• _To do_: Could the records below be restated word for word, without a single picture?
________
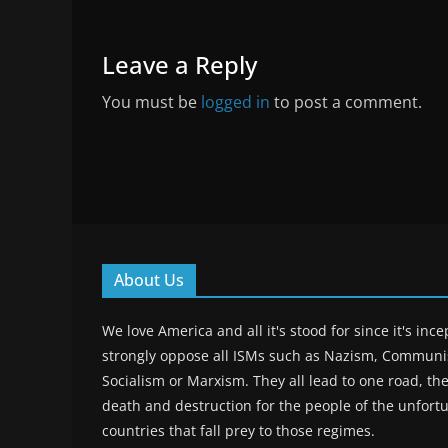
Leave a Reply
You must be
logged in
to post a comment.
About Us
We love America and all it's stood for since it's inc
strongly oppose all ISMs such as Nazism, Commun
Socialism or Marxism. They all lead to one road, the
death and destruction for the people of the unfort
countries that fall prey to those regimes.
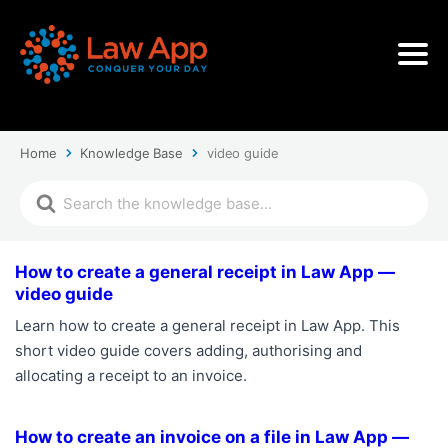
Home
Knowledge Base
video guide
How to create a general receipt in Law App —
video guide
Learn how to create a general receipt in Law App. This
short video guide covers adding, authorising and
allocating a receipt to an invoice.
How to create an invoice on a file in Law App —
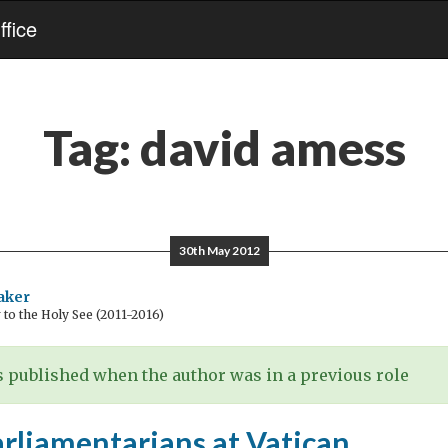
fice
Tag:
david amess
30th May 2012
aker
o the Holy See (2011-2016)
 published when the author was in a previous role
arliamentarians at Vatican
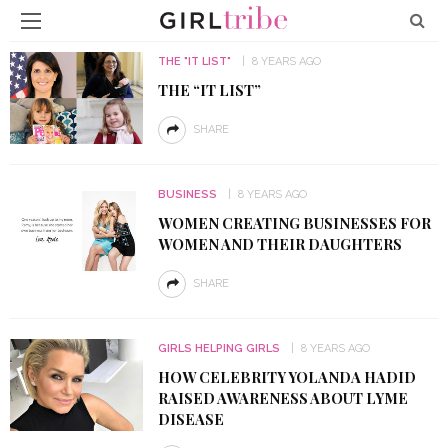
THE "IT LIST"
8 YEARS AGO
THE “IT LIST”
SHARE
BUSINESS
8 YEARS AGO
WOMEN CREATING BUSINESSES FOR
WOMEN AND THEIR DAUGHTERS
SHARE
GIRLS HELPING GIRLS
8 YEARS AGO
HOW CELEBRITY YOLANDA HADID
RAISED AWARENESS ABOUT LYME
DISEASE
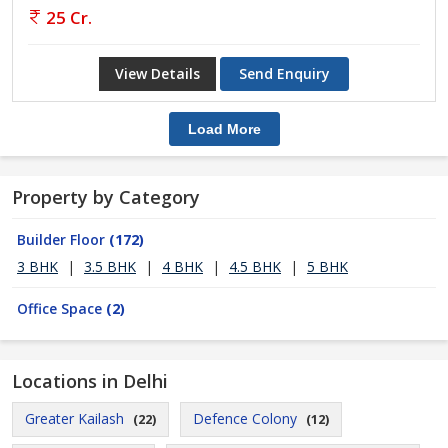
25 Cr.
View Details
Send Enquiry
Load More
Property by Category
Builder Floor
(172)
3 BHK
|
3.5 BHK
|
4 BHK
|
4.5 BHK
|
5 BHK
Office Space
(2)
Locations in Delhi
Greater Kailash
Defence Colony
(22)
(12)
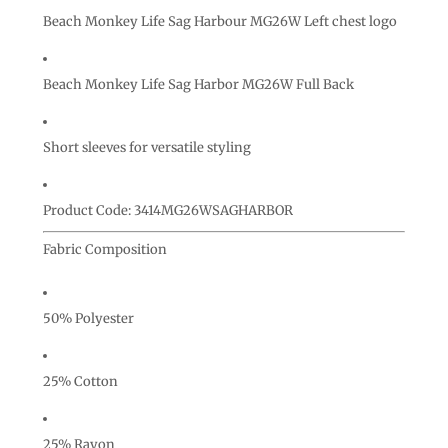
Beach Monkey Life Sag Harbour MG26W Left chest logo
Beach Monkey Life Sag Harbor MG26W Full Back
Short sleeves for versatile styling
Product Code: 3414MG26WSAGHARBOR
Fabric Composition
50% Polyester
25% Cotton
25% Rayon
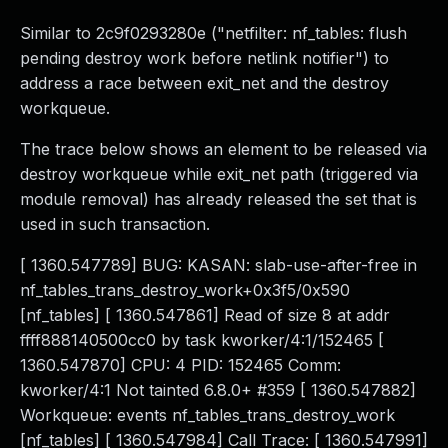
Similar to 2c9f0293280e ("netfilter: nf_tables: flush
pending destroy work before netlink notifier") to
address a race between exit_net and the destroy
workqueue.
The trace below shows an element to be released via
destroy workqueue while exit_net path (triggered via
module removal) has already released the set that is
used in such transaction.
[ 1360.547789] BUG: KASAN: slab-use-after-free in
nf_tables_trans_destroy_work+0x3f5/0x590
[nf_tables] [ 1360.547861] Read of size 8 at addr
ffff888140500cc0 by task kworker/4:1/152465 [
1360.547870] CPU: 4 PID: 152465 Comm:
kworker/4:1 Not tainted 6.8.0+ #359 [ 1360.547882]
Workqueue: events nf_tables_trans_destroy_work
[nf_tables] [ 1360.547984] Call Trace: [ 1360.547991]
________
• _Answer area_:
Leave a Reply
You must be
logged in
to post a comment.
About Us
We love America and all it's stood for since it's inc
strongly oppose all ISMs such as Nazism, Commun
Socialism or Marxism. They all lead to one road, the
death and destruction for the people of the unfort
countries that fall prey to those regimes.
Home
Knowledge Base
video guide
How to create a general receipt in Law App —
video guide
Learn how to create a general receipt in Law App. This
short video guide covers adding, authorising and
allocating a receipt to an invoice.
How to create an invoice on a file in Law App —
fice
Tag:
david amess
30th May 2012
aker
o the Holy See (2011-2016)
 published when the author was in a previous role
arliamentarians at Vatican
THE "IT LIST"
8 YEARS AGO
THE “IT LIST”
SHARE
BUSINESS
8 YEARS AGO
WOMEN CREATING BUSINESSES FOR
WOMEN AND THEIR DAUGHTERS
SHARE
GIRLS HELPING GIRLS
8 YEARS AGO
HOW CELEBRITY YOLANDA HADID
RAISED AWARENESS ABOUT LYME
DISEASE
25 Cr.
View Details
Send Enquiry
Load More
Property by Category
Builder Floor
(172)
3 BHK
|
3.5 BHK
|
4 BHK
|
4.5 BHK
|
5 BHK
Office Space
(2)
Locations in Delhi
Greater Kailash
Defence Colony
(22)
(12)
Beach Monkey Life Sag Harbour MG26W Left chest logo
Beach Monkey Life Sag Harbor MG26W Full Back
Short sleeves for versatile styling
Product Code: 3414MG26WSAGHARBOR
Fabric Composition
50% Polyester
25% Cotton
25% Rayon
Similar to 2c9f0293280e ("netfilter: nf_tables: flush
pending destroy work before netlink notifier") to
address a race between exit_net and the destroy
workqueue.
The trace below shows an element to be released via
destroy workqueue while exit_net path (triggered via
module removal) has already released the set that is
used in such transaction.
[ 1360.547789] BUG: KASAN: slab-use-after-free in
nf_tables_trans_destroy_work+0x3f5/0x590
[nf_tables] [ 1360.547861] Read of size 8 at addr
ffff888140500cc0 by task kworker/4:1/152465 [
1360.547870] CPU: 4 PID: 152465 Comm:
kworker/4:1 Not tainted 6.8.0+ #359 [ 1360.547882]
Workqueue: events nf_tables_trans_destroy_work
[nf_tables] [ 1360.547984] Call Trace: [ 1360.547991]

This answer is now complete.